Le retour de Marie Rose Guiraud prévu pour fin août

La mère des lieux a décidé de rentrer définitivement en Côte d’Ivoire et retrouver ses enfants qui la réclament, en août 2010 prochain. Pour cela, une convention a été initiée par la Fondation pour préparer son retour. Cette convention qui débute le 1er août, s’articulera autour de la vie de l’artiste chorégraphe, à travers des débats sur ses œuvres, des colloques, des spectacles.
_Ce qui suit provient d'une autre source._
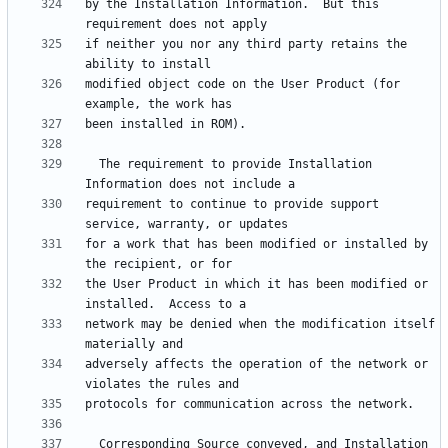
by the Installation Information.  But this 
if neither you nor any third party retains the 
modified object code on the User Product (for 
  The requirement to provide Installation 
requirement to continue to provide support 
for a work that has been modified or installed by 
the User Product in which it has been modified or 
network may be denied when the modification itself 
adversely affects the operation of the network or 
  Corresponding Source conveyed, and Installation 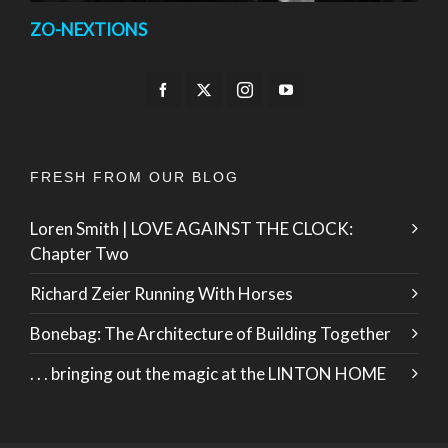
ZO-NEXTIONS
FRESH FROM OUR BLOG
Loren Smith | LOVE AGAINST THE CLOCK:
Chapter Two
Richard Zeier Running With Horses
Bonebag: The Architecture of Building Together
. . . bringing out the magic at the LINTON HOME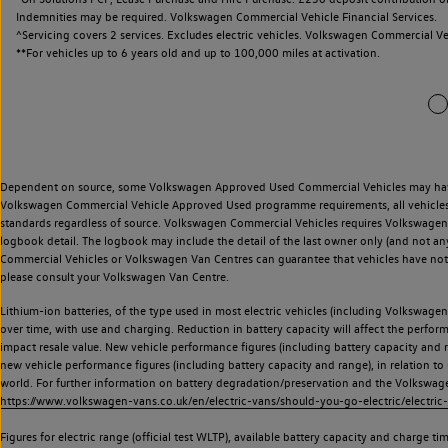
Indemnities may be required. Volkswagen Commercial Vehicle Financial Services.
^Servicing covers 2 services. Excludes electric vehicles. Volkswagen Commercial Ve
**
For vehicles up to 6 years old and up to 100,000 miles at activation.
Dependent on source, some Volkswagen Approved Used Commercial Vehicles may have ha
Volkswagen Commercial Vehicle Approved Used programme requirements, all vehicles a
standards regardless of source. Volkswagen Commercial Vehicles requires Volkswagen 
logbook detail. The logbook may include the detail of the last owner only (and not any
Commercial Vehicles or Volkswagen Van Centres can guarantee that vehicles have not b
please consult your Volkswagen Van Centre.
Lithium-ion batteries, of the type used in most electric vehicles (including Volkswagen 
over time, with use and charging. Reduction in battery capacity will affect the perfor
impact resale value. New vehicle performance figures (including battery capacity and
new vehicle performance figures (including battery capacity and range), in relation to u
world. For further information on battery degradation/preservation and the Volkswag
https://www.volkswagen-vans.co.uk/en/electric-vans/should-you-go-electric/electric-
Figures for electric range (official test WLTP), available battery capacity and charge 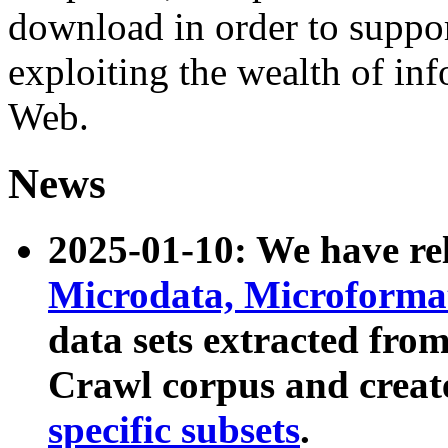
download in order to suppo
exploiting the wealth of inf
Web.
News
2025-01-10: We have r
Microdata, Microform
data sets extracted fr
Crawl corpus and creat
specific subsets
.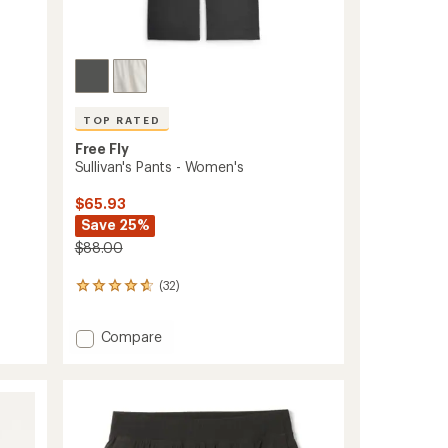
TOP RATED
Free Fly
-
Sullivan's Pants - Women's
$65.93
Save 25%
$88.00
(32)
32
reviews
with
Add
Compare
an
Sullivan's
average
rating
Pants
of
-
4.8
Women's
out
to
of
Des courriers ont déjà été adressés au chef de l’Etat, aux ministres et à certaines autorités de ce pays.

Son retour dépend donc de « la réussite de cette convention ». De la même manière qu’elle s’est sacrifiée en se mettant à la disposition des orphelins de ce pays, Seka Levis, peintre, abondant dans la même veine qu’Oulaï Noël et Téhé, souhaite que les autorités fassent ce même sacrifice pour la réussite de la convention afin de permettre à la fondatrice de l’Edec de rentrer définitivement chez elle et continuer son œuvre.

Par ailleurs, il demande à l’Etat de venir en aide à l’école en attendant le retour de la fondatrice. Parce qu’il ne serait pas juste que Marie Rose Guiraud soit en Côte d’Ivoire pour montrer son amour pour cette école.

L’Etat ivoirien s’en fout-il de l’art?

Pour ceux qui ne le savent pas, Rose Marie Guiraud est danseuse, chanteuse et actrice de théâtre. Elle a été professeur de danse à l’Institut Supérieur des Arts et d’Actions Culturelles d’Abidjan (Insaac). Officier de l’ordre du mérite culturel de Côte d’Ivoire, elle participe depuis 1973 activement à la vie culturelle et artistique de la Côte d’Ivoire. Elle a plusieurs fois représenté l’Afrique en général et son pays en particulier, à travers le monde.

Elle a à son actif, des compositions phonographiques dont la dernière à succès est ‘’Welcome Mandela’’ et plusieurs œuvres chorégraphiques théâtrales et des comédies musicales dont la dernière à succès comme les précédentes est ‘’A chacun son oignon’’. Elle enseigne, depuis sa guérison, l’art ivoirien aux américains. Avec cette potentialité que possède la culture ivoirienne, la Fondation de Marie Rose Guiraud ne devrait pas être laissée pour compte. Les champs de manioc et les herbes rivalisent avec les pensionnaires.

Mais chacun ferme les yeux là-dessus. Les autorités ivoiriennes investissent des milliards pour le football ou dans d’autres secteurs d’activités mais ne sont pas prêtes à apporter de l’assistance à l’école de celle qui a été au début des danses traditionnelles et surtout de l’art africain en Côte d’Ivoire. Aujourd’hui, ‘’Les Guirivoires’’ cohabitent avec les serpents sous le regard coupable de l’Etat.

Parmi ‘’Les Guirivoires’’, certains par leur talent, évoluent en hexagone comme professeurs de danse ou de théâtre. Ceux-là ont aussi oublié l’école qui leur a donné ces compétences. C’est le lieu de rappeler au peuple ivoirien qu’il n’est pas encore tard pour mieux faire, ‘’Les Guirivoires’’ ont laissé leurs portes ouvertes pour attendre leur soutien.